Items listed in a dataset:
┏━━

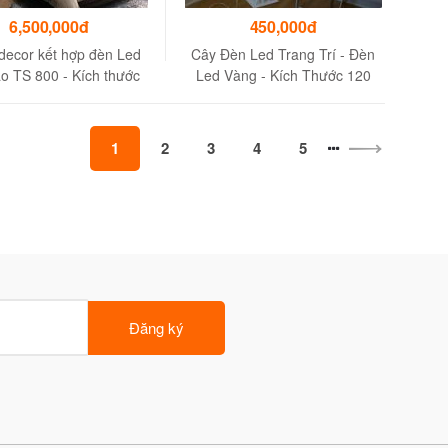
6,500,000đ
450,000đ
decor kết hợp đèn Led
Cây Đèn Led Trang Trí - Đèn
o TS 800 - Kích thước
Led Vàng - Kích Thước 120
120cm
Cm
1
2
3
4
5
Đăng ký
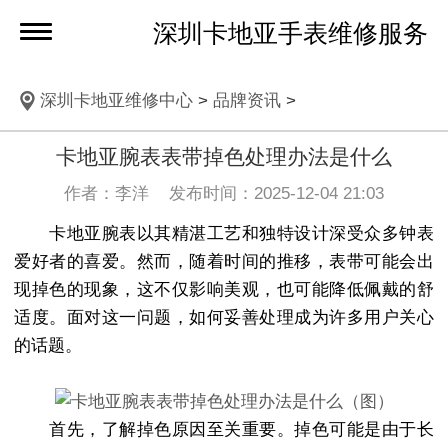
深圳卡地亚手表维修服务
深圳卡地亚维修中心
>
品牌资讯
>
卡地亚腕表表带掉色处理办法是什么
作者：李洋 发布时间：2025-12-04 21:03
卡地亚腕表以其精湛工艺和独特设计深受众多钟表
爱好者的喜爱。然而，随着时间的推移，表带可能会出
现掉色的现象，这不仅影响美观，也可能降低佩戴的舒
适度。面对这一问题，如何妥善处理成为许多用户关心
的话题。
首先，了解掉色原因至关重要。掉色可能是由于长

┗━━

[What this task involves]:
Beginning at the line that holds "现掉色的现象，这不仅影响美观，也可能降低佩戴的舒", copy every line through the end of the entries exactly as given, and only those lines.

[Output for this task]:
现掉色的现象，这不仅影响美观，也可能降低佩戴的舒
适度。面对这一问题，如何妥善处理成为许多用户关心
的话题。
首先，了解掉色原因至关重要。掉色可能是由于长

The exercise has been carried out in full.